Running a good webinar shouldn’t be a matter of chance. Too often, though it is. People show up thinking they just need to re-heat their last face-to-face talk. Do that, and you’re letting yourself and your participants down.
Make you next webinar better – and easier – by covering all 6 essential webinar elements.
What are they?
In no particular order: structure, voice, content, visuals, anecdotes and interaction.
Which of those do you think is the least important? You might be surprised at the answer.
Here are those 6 webinar elements again. This time, in order of importance:
While each of these is necessary for a successful event, none is sufficient by itself; a webinar without visuals is a radio show, without anecdotes it’s a lecture, and without good content it’s useless.
Content is king…
Content, of course, is supreme. For the moment, I’m going to assume that you have content useful for your audience, and we’ll concentrate on the other five elements.
Not everyone will agree with this ranking, so let me explain why voice is at the top and visuals at the bottom.

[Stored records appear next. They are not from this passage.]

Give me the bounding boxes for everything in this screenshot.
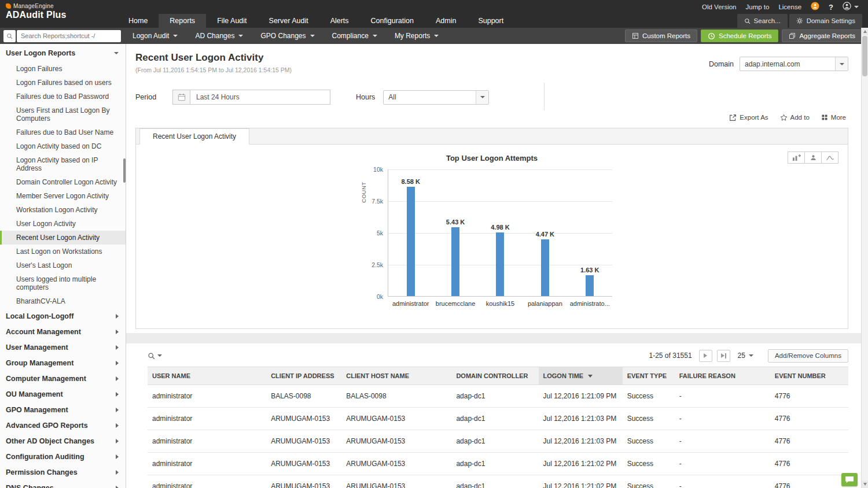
bar-group: 4.47 Kpalaniappan [524, 169, 567, 296]
toolbar-menu[interactable]: GPO Changes [252, 28, 323, 44]
export-as-link[interactable]: Export As [729, 113, 768, 122]
hours-select[interactable]: All [383, 90, 489, 105]
aggregate-reports-button[interactable]: Aggregate Reports [782, 29, 862, 42]
sidebar-section[interactable]: Computer Management [0, 371, 126, 386]
help-icon[interactable]: ? [829, 3, 833, 12]
scrollbar-thumb[interactable] [862, 36, 867, 76]
domain-select[interactable]: adap.internal.com [740, 57, 848, 71]
sidebar-section[interactable]: Account Management [0, 324, 126, 339]
column-header-label: CLIENT IP ADDRESS [271, 372, 334, 379]
sidebar-section[interactable]: Other AD Object Changes [0, 433, 126, 449]
nav-item[interactable]: Admin [425, 14, 467, 28]
nav-item[interactable]: Support [467, 14, 514, 28]
custom-reports-button[interactable]: Custom Reports [625, 29, 697, 42]
sidebar-section[interactable]: DNS Changes [0, 480, 126, 488]
nav-item[interactable]: Configuration [360, 14, 425, 28]
nav-item[interactable]: Alerts [319, 14, 360, 28]
sidebar-item[interactable]: Users logged into multiple computers [0, 272, 126, 294]
sidebar-scroll-handle[interactable] [123, 158, 126, 183]
sidebar-item[interactable]: Failures due to Bad User Name [0, 125, 126, 139]
sidebar-section[interactable]: Permission Changes [0, 464, 126, 480]
sidebar-section[interactable]: User Management [0, 339, 126, 355]
community-icon[interactable] [811, 2, 819, 12]
sidebar-item[interactable]: Logon Activity based on DC [0, 139, 126, 153]
sidebar-item[interactable]: Logon Failures [0, 62, 126, 76]
nav-item[interactable]: Reports [159, 14, 206, 28]
table-row[interactable]: administrator ARUMUGAM-0153 ARUMUGAM-015… [148, 453, 848, 475]
nav-item[interactable]: File Audit [206, 14, 258, 28]
bar[interactable] [541, 239, 549, 296]
sidebar-section[interactable]: Configuration Auditing [0, 449, 126, 464]
column-header[interactable]: LOGON TIME [539, 367, 623, 385]
sidebar-section[interactable]: OU Management [0, 386, 126, 402]
sidebar-item[interactable]: Logon Failures based on users [0, 76, 126, 90]
global-search-button[interactable]: Search... [737, 14, 788, 28]
table-row[interactable]: administrator ARUMUGAM-0153 ARUMUGAM-015… [148, 475, 848, 488]
toolbar-menu[interactable]: My Reports [386, 28, 447, 44]
bar[interactable] [496, 232, 504, 296]
domain-settings-button[interactable]: Domain Settings [789, 14, 862, 28]
sidebar-section[interactable]: Group Management [0, 355, 126, 371]
table-row[interactable]: administrator BALAS-0098 BALAS-0098 adap… [148, 385, 848, 408]
column-header[interactable]: USER NAME [148, 367, 266, 385]
last-page-button[interactable] [717, 350, 730, 362]
column-header[interactable]: FAILURE REASON [675, 367, 770, 385]
column-header[interactable]: CLIENT IP ADDRESS [266, 367, 341, 385]
table-row[interactable]: administrator ARUMUGAM-0153 ARUMUGAM-015… [148, 408, 848, 430]
chat-icon[interactable] [841, 473, 858, 486]
chart-top-users-button[interactable] [804, 151, 822, 164]
sidebar-item[interactable]: Member Server Logon Activity [0, 189, 126, 203]
sidebar-item[interactable]: Last Logon on Workstations [0, 245, 126, 258]
sidebar-item[interactable]: Logon Activity based on IP Address [0, 153, 126, 175]
vertical-scrollbar[interactable] [861, 28, 868, 488]
sidebar-section[interactable]: Local Logon-Logoff [0, 308, 126, 324]
nav-item[interactable]: Home [117, 14, 159, 28]
add-remove-columns-button[interactable]: Add/Remove Columns [768, 349, 848, 363]
sidebar-item[interactable]: Workstation Logon Activity [0, 203, 126, 217]
more-link[interactable]: More [821, 113, 846, 122]
bar[interactable] [451, 227, 459, 296]
table-search-button[interactable] [148, 352, 162, 360]
column-header[interactable]: EVENT TYPE [623, 367, 675, 385]
sidebar-item[interactable]: User's Last Logon [0, 258, 126, 272]
chart-type-bar-button[interactable] [788, 151, 805, 164]
sidebar-item[interactable]: Recent User Logon Activity [0, 231, 126, 245]
nav-item[interactable]: Server Audit [258, 14, 319, 28]
schedule-reports-button[interactable]: Schedule Reports [701, 29, 778, 42]
sidebar-section[interactable]: GPO Management [0, 402, 126, 417]
column-header[interactable]: EVENT NUMBER [770, 367, 848, 385]
table-row[interactable]: administrator ARUMUGAM-0153 ARUMUGAM-015… [148, 430, 848, 453]
bar[interactable] [586, 275, 594, 296]
page-size-select[interactable]: 25 [735, 352, 756, 360]
report-search-icon[interactable] [3, 30, 16, 42]
bar[interactable] [407, 187, 415, 296]
column-header[interactable]: DOMAIN CONTROLLER [451, 367, 538, 385]
sidebar-section-user-logon-reports[interactable]: User Logon Reports [0, 44, 126, 62]
toolbar-menu[interactable]: Logon Audit [124, 28, 186, 44]
toolbar-menu[interactable]: AD Changes [186, 28, 252, 44]
sidebar-item[interactable]: Users First and Last Logon By Computers [0, 103, 126, 125]
scroll-up-button[interactable] [862, 28, 868, 35]
pagination-info: 1-25 of 31551 [649, 352, 692, 360]
brand-logo[interactable]: ManageEngine ADAudit Plus [0, 0, 126, 28]
period-field[interactable]: Last 24 Hours [190, 90, 330, 105]
scroll-down-button[interactable] [862, 480, 868, 488]
account-menu[interactable] [843, 2, 859, 12]
sidebar-item[interactable]: Failures due to Bad Password [0, 90, 126, 103]
sidebar-item[interactable]: BharathCV-ALA [0, 294, 126, 308]
cell-client-host: ARUMUGAM-0153 [341, 430, 451, 453]
report-search-input[interactable] [17, 30, 121, 42]
calendar-button[interactable] [172, 90, 190, 105]
sidebar-item[interactable]: Domain Controller Logon Activity [0, 175, 126, 189]
topbar-link[interactable]: License [778, 3, 801, 10]
column-header[interactable]: CLIENT HOST NAME [341, 367, 451, 385]
sidebar-section[interactable]: Advanced GPO Reports [0, 417, 126, 433]
tab-recent-user-logon-activity[interactable]: Recent User Logon Activity [139, 128, 249, 145]
toolbar-menu[interactable]: Compliance [323, 28, 386, 44]
topbar-link[interactable]: Old Version [702, 3, 736, 10]
next-page-button[interactable] [699, 350, 712, 362]
add-to-link[interactable]: Add to [780, 113, 810, 122]
topbar-link[interactable]: Jump to [745, 3, 769, 10]
chart-type-line-button[interactable] [821, 151, 838, 164]
sidebar-item[interactable]: User Logon Activity [0, 217, 126, 231]
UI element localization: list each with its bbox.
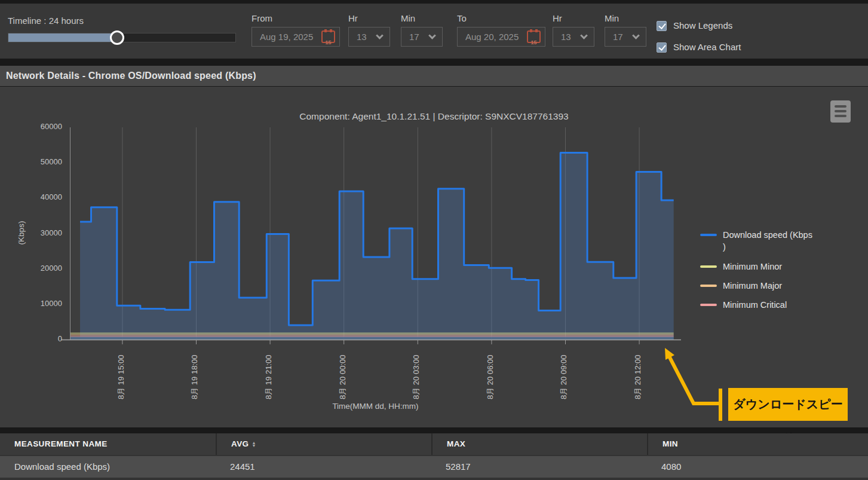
y-axis-tick: 50000 bbox=[23, 157, 62, 166]
legend-label: Minimum Major bbox=[723, 280, 782, 292]
x-axis-tick: 8月 20 03:00 bbox=[411, 355, 422, 399]
x-axis-tick: 8月 20 00:00 bbox=[338, 355, 348, 399]
legend-label: Minimum Critical bbox=[723, 299, 787, 311]
from-date-value: Aug 19, 2025 bbox=[260, 32, 313, 42]
from-hr-label: Hr bbox=[348, 13, 358, 23]
chart-svg[interactable] bbox=[70, 127, 681, 348]
to-label: To bbox=[457, 13, 467, 23]
from-date-input[interactable]: Aug 19, 2025 15 bbox=[251, 27, 340, 47]
chevron-down-icon bbox=[428, 32, 436, 39]
legend-swatch bbox=[700, 285, 717, 287]
legend-item[interactable]: Download speed (Kbps) bbox=[700, 229, 820, 253]
toolbar: Timeline : 24 hours From Aug 19, 2025 15… bbox=[0, 4, 868, 59]
cell-measurement-name: Download speed (Kbps) bbox=[0, 456, 216, 478]
legend-item[interactable]: Minimum Minor bbox=[700, 261, 820, 273]
x-axis-title: Time(MMM dd, HH:mm) bbox=[70, 402, 681, 411]
table-header-row: MEASUREMENT NAME AVG ▲▼ MAX MIN bbox=[0, 433, 868, 455]
calendar-day: 15 bbox=[530, 39, 536, 45]
x-axis-tick: 8月 20 12:00 bbox=[633, 355, 643, 399]
x-axis-tick: 8月 19 21:00 bbox=[263, 355, 274, 399]
to-min-label: Min bbox=[605, 13, 619, 23]
from-minute-value: 17 bbox=[409, 32, 419, 42]
to-minute-select[interactable]: 17 bbox=[605, 27, 646, 47]
y-axis-tick: 40000 bbox=[23, 192, 62, 201]
legend-swatch bbox=[700, 304, 717, 306]
calendar-icon[interactable]: 15 bbox=[321, 30, 335, 43]
y-axis-tick: 0 bbox=[23, 334, 62, 343]
cell-max: 52817 bbox=[431, 456, 647, 478]
to-date-input[interactable]: Aug 20, 2025 15 bbox=[457, 27, 545, 47]
chart-menu-button[interactable] bbox=[830, 100, 851, 123]
chevron-down-icon bbox=[632, 32, 640, 39]
timeline-slider-fill bbox=[8, 33, 115, 42]
x-axis-tick: 8月 19 18:00 bbox=[189, 355, 200, 399]
chevron-down-icon bbox=[376, 32, 384, 39]
timeline-label: Timeline : 24 hours bbox=[8, 16, 84, 26]
hamburger-icon bbox=[835, 105, 846, 108]
header-avg[interactable]: AVG ▲▼ bbox=[216, 433, 431, 455]
show-area-chart-label: Show Area Chart bbox=[673, 42, 741, 52]
to-hour-value: 13 bbox=[561, 32, 571, 42]
timeline-slider-thumb[interactable] bbox=[110, 30, 124, 45]
show-legends-label: Show Legends bbox=[673, 20, 732, 30]
panel-title: Network Details - Chrome OS/Download spe… bbox=[0, 66, 868, 86]
cell-min: 4080 bbox=[647, 456, 868, 478]
x-axis-tick: 8月 19 15:00 bbox=[116, 355, 127, 399]
legend-item[interactable]: Minimum Critical bbox=[700, 299, 820, 311]
to-hour-select[interactable]: 13 bbox=[553, 27, 594, 47]
legend-item[interactable]: Minimum Major bbox=[700, 280, 820, 292]
from-hour-value: 13 bbox=[357, 32, 367, 42]
x-axis-tick: 8月 20 09:00 bbox=[559, 355, 569, 399]
header-min[interactable]: MIN bbox=[647, 433, 868, 455]
legend-swatch bbox=[700, 265, 717, 268]
show-legends-checkbox[interactable] bbox=[657, 21, 667, 31]
to-minute-value: 17 bbox=[613, 32, 623, 42]
from-hour-select[interactable]: 13 bbox=[348, 27, 390, 47]
from-label: From bbox=[251, 13, 272, 23]
to-hr-label: Hr bbox=[553, 13, 562, 23]
stats-table: MEASUREMENT NAME AVG ▲▼ MAX MIN Download… bbox=[0, 433, 868, 480]
legend-swatch bbox=[700, 234, 717, 236]
calendar-day: 15 bbox=[325, 39, 331, 45]
chart-title: Component: Agent1_10.1.21.51 | Descripto… bbox=[0, 111, 868, 122]
chevron-down-icon bbox=[580, 32, 588, 39]
table-row[interactable]: Download speed (Kbps) 24451 52817 4080 bbox=[0, 456, 868, 478]
chart-legend: Download speed (Kbps)Minimum MinorMinimu… bbox=[700, 229, 820, 318]
y-axis-tick: 30000 bbox=[23, 228, 62, 237]
y-axis-tick: 10000 bbox=[23, 299, 62, 308]
timeline-slider[interactable] bbox=[8, 33, 236, 42]
legend-label: Minimum Minor bbox=[723, 261, 782, 273]
x-axis-tick: 8月 20 06:00 bbox=[485, 355, 496, 399]
to-date-value: Aug 20, 2025 bbox=[465, 32, 519, 42]
annotation-callout: ダウンロードスピード bbox=[728, 388, 848, 421]
cell-avg: 24451 bbox=[216, 456, 431, 478]
panel-header: Network Details - Chrome OS/Download spe… bbox=[0, 66, 868, 86]
y-axis-tick: 60000 bbox=[23, 122, 62, 131]
header-max[interactable]: MAX bbox=[431, 433, 647, 455]
legend-label: Download speed (Kbps) bbox=[723, 229, 812, 253]
from-min-label: Min bbox=[401, 13, 415, 23]
sort-icon[interactable]: ▲▼ bbox=[251, 441, 256, 447]
header-measurement-name[interactable]: MEASUREMENT NAME bbox=[0, 433, 216, 455]
from-minute-select[interactable]: 17 bbox=[401, 27, 443, 47]
show-area-chart-checkbox[interactable] bbox=[657, 42, 667, 53]
calendar-icon[interactable]: 15 bbox=[527, 30, 541, 43]
chart-panel: Component: Agent1_10.1.21.51 | Descripto… bbox=[0, 87, 868, 427]
dashboard: Timeline : 24 hours From Aug 19, 2025 15… bbox=[0, 0, 868, 480]
y-axis-tick: 20000 bbox=[23, 264, 62, 273]
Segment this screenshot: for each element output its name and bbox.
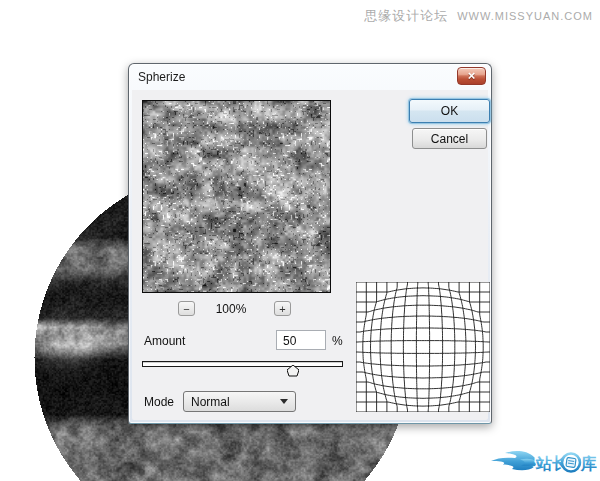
spherize-dialog: Spherize × − 100% + Amount % Mode — [128, 63, 492, 424]
zoom-level-label: 100% — [193, 302, 269, 316]
close-button[interactable]: × — [457, 67, 486, 85]
chevron-down-icon — [280, 399, 288, 404]
slider-thumb-icon — [287, 365, 299, 377]
watermark-text-ku: 库 — [580, 454, 597, 472]
filter-preview-image[interactable] — [142, 100, 331, 293]
page: 思缘设计论坛 WWW.MISSYUAN.COM Spherize × − 100… — [0, 0, 600, 481]
amount-unit-label: % — [332, 334, 343, 348]
distortion-grid-preview — [356, 282, 490, 412]
dialog-titlebar[interactable]: Spherize × — [129, 64, 491, 90]
close-icon: × — [468, 68, 476, 83]
site-credit-url: WWW.MISSYUAN.COM — [457, 10, 593, 22]
ok-button[interactable]: OK — [409, 99, 490, 123]
site-credit-forum-name: 思缘设计论坛 — [364, 7, 448, 25]
watermark-logo: 站长 库 — [490, 446, 598, 480]
slider-track[interactable] — [142, 361, 343, 367]
mode-selected-value: Normal — [191, 395, 230, 409]
amount-label: Amount — [144, 334, 185, 348]
dialog-client-area: − 100% + Amount % Mode Normal — [132, 90, 488, 420]
distortion-grid-svg — [356, 282, 490, 412]
slider-thumb[interactable] — [287, 363, 299, 375]
mode-select[interactable]: Normal — [183, 391, 296, 412]
amount-slider — [142, 361, 343, 378]
site-credit: 思缘设计论坛 WWW.MISSYUAN.COM — [364, 7, 593, 25]
dialog-title: Spherize — [138, 70, 185, 84]
zoom-in-button[interactable]: + — [274, 301, 291, 316]
comet-swoosh-icon — [491, 451, 537, 470]
mode-label: Mode — [144, 395, 174, 409]
grid-path — [356, 282, 490, 412]
cancel-button[interactable]: Cancel — [412, 128, 487, 149]
amount-input[interactable] — [276, 330, 326, 350]
picture-frame-badge-icon — [562, 454, 580, 472]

I’ve hosted webinars where people have done a great job engaging with the audience using their voice alone. With very simple slides of just a few words, they initially set out a point of view, then answered questions and engaged with the audience, who were entranced and left delighted with how they’d spent that hour. Voice and interaction, then, have to come first.
…and Visuals aren’t
Visuals are the least important for two reasons. First, bad visuals can break a presentation, but adequate visuals will get you by. Adequate content won’t, and an adequate voice will only work if your content is stellar.
Provide only adequate interaction and you’ll lose a substantial part of your audience. Your structure can be basic, but it must be well thought through, and your anecdotes must be carefully selected, honed and rehearsed. Visuals, then, are forced to the bottom of the list.
What’s important vs what we like
Secondly: it’s easy to spend a lot of time on visuals, persuading ourselves that we’re working on making our presentation better, when in fact all we’re doing is being busy. Get the visuals good enough, then work on the rest of the list and come back to the visuals once you’re sure everything else is high quality.
If you find you can’t polish the visuals to your satisfaction, that part of your presentation can always be subcontracted. Working on your anecdotes, content and voice can’t.
All these six elements are necessary. None alone is sufficient. The richness of a well-prepared, well-delivered webinar comes through using each of them well, together.